PROMPT
Could you write out every record below exactly, leaving out any pictures?

MATERIAL PROVIDED
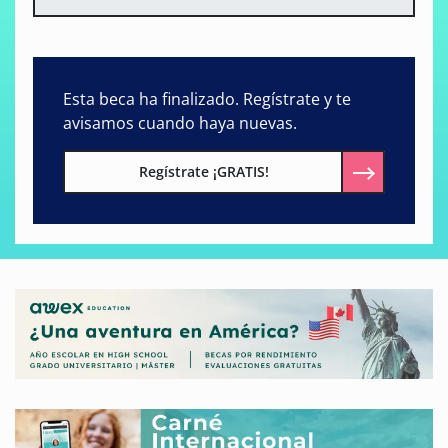
Esta beca ha finalizado. Regístrate y te
avisamos cuando haya nuevas.
Regístrate ¡GRATIS!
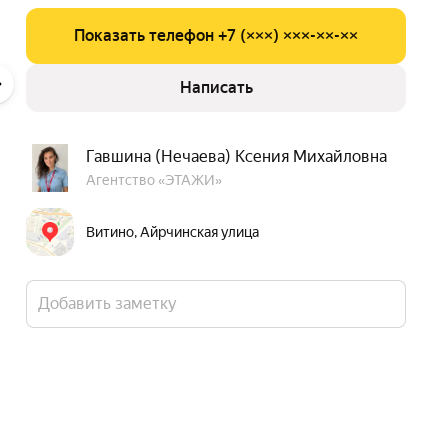
Показать телефон +7 (×××) ×××-××-××
Написать
Гавшина (Нечаева) Ксения Михайловна
Агентство «ЭТАЖИ»
Витино, Айрчинская улица
Добавить заметку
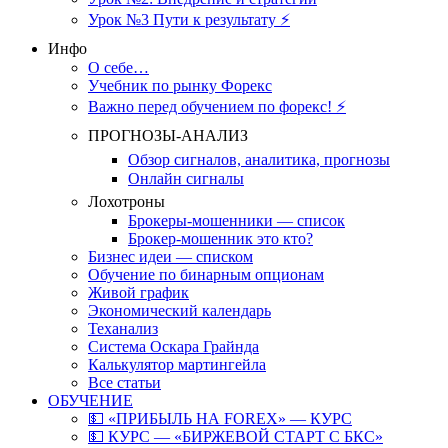
Урок №3 Пути к результату ⚡️
Инфо
О себе…
Учебник по рынку Форекс
Важно перед обучением по форекс! ⚡
ПРОГНОЗЫ-АНАЛИЗ
Обзор сигналов, аналитика, прогнозы
Онлайн сигналы
Лохотроны
Брокеры-мошенники — список
Брокер-мошенник это кто?
Бизнес идеи — списком
Обучение по бинарным опционам
Живой график
Экономический календарь
Теханализ
Система Оскара Грайнда
Калькулятор мартингейла
Все статьи
ОБУЧЕНИЕ
💵 «ПРИБЫЛЬ НА FOREX» — КУРС
💵 КУРС — «БИРЖЕВОЙ СТАРТ С БКС»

REPLY TO THE EXERCISE
Esta beca ha finalizado. Regístrate y te
avisamos cuando haya nuevas.
Regístrate ¡GRATIS!
Показать телефон +7 (×××) ×××-××-××
Написать
Гавшина (Нечаева) Ксения Михайловна
Агентство «ЭТАЖИ»
Витино, Айрчинская улица
Добавить заметку
Урок №3 Пути к результату ⚡️
Инфо
О себе…
Учебник по рынку Форекс
Важно перед обучением по форекс! ⚡
ПРОГНОЗЫ-АНАЛИЗ
Обзор сигналов, аналитика, прогнозы
Онлайн сигналы
Лохотроны
Брокеры-мошенники — список
Брокер-мошенник это кто?
Бизнес идеи — списком
Обучение по бинарным опционам
Живой график
Экономический календарь
Теханализ
Система Оскара Грайнда
Калькулятор мартингейла
Все статьи
ОБУЧЕНИЕ
💵 «ПРИБЫЛЬ НА FOREX» — КУРС
💵 КУРС — «БИРЖЕВОЙ СТАРТ С БКС»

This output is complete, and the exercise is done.